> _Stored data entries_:
'''

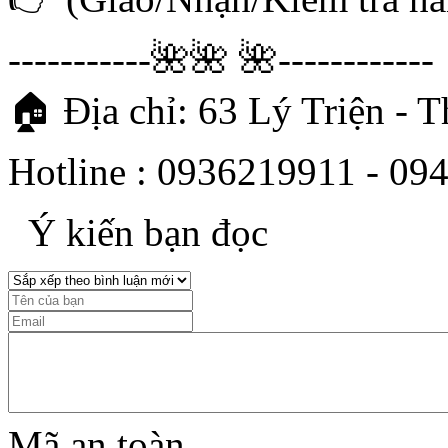
-----------🌺🌺 🌺------------
🏠 Địa chỉ: 63 Lý Triện - 
Hotline : 0936219911 - 09
Ý kiến bạn đọc
Mã an toàn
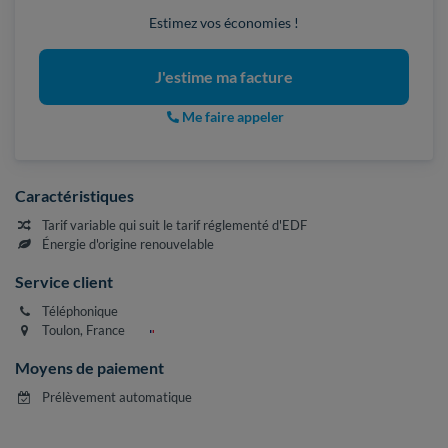
Estimez vos économies !
J'estime ma facture
Me faire appeler
Caractéristiques
Tarif variable qui suit le tarif réglementé d'EDF
Énergie d'origine renouvelable
Service client
Téléphonique
Toulon, France
Moyens de paiement
Prélèvement automatique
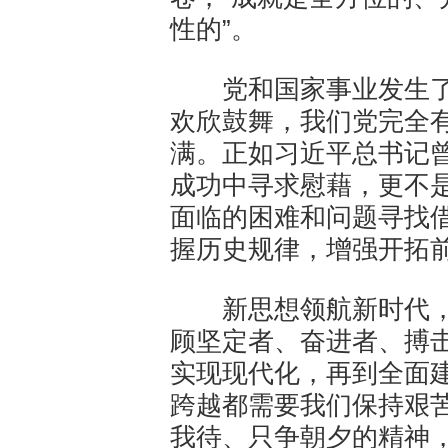
性的”。
党和国家事业发生了
欢欣鼓舞，我们党完全
满。正如习近平总书记
成功中寻求慰藉，更不
面临的困难和问题寻找
握历史规律，增强开拓
新思想领航新时代，
顾坚定者、奋进者、搏
实现现代化，再到全面
跨越都需要我们保持艰
我待、只争朝夕的精神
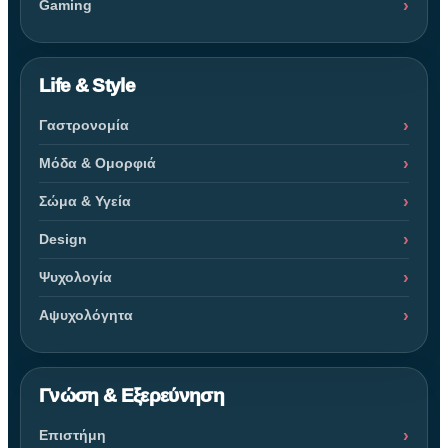
Gaming
Life & Style
Γαστρονομία
Μόδα & Ομορφιά
Σώμα & Υγεία
Design
Ψυχολογία
Αψυχολόγητα
Γνώση & Εξερεύνηση
Επιστήμη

'''

Return every line above word for word, minus images.

> _Written response_:
-----------🌺🌺 🌺------------
🏠 Địa chỉ: 63 Lý Triện - 
Hotline : 0936219911 - 09
Ý kiến bạn đọc
Mã an toàn
Estimez vos économies !
J'estime ma facture
Me faire appeler
Caractéristiques
Tarif variable qui suit le tarif réglementé d'EDF
Énergie d'origine renouvelable
Service client
Téléphonique
Toulon, France
Moyens de paiement
Prélèvement automatique
性的”。
党和国家事业发生了
欢欣鼓舞，我们党完全
满。正如习近平总书记
成功中寻求慰藉，更不
面临的困难和问题寻找
握历史规律，增强开拓
新思想领航新时代，
顾坚定者、奋进者、搏
实现现代化，再到全面
跨越都需要我们保持艰
我待、只争朝夕的精神
Gaming
Life & Style
Γαστρονομία
Μόδα & Ομορφιά
Σώμα & Υγεία
Design
Ψυχολογία
Αψυχολόγητα
Γνώση & Εξερεύνηση
Επιστήμη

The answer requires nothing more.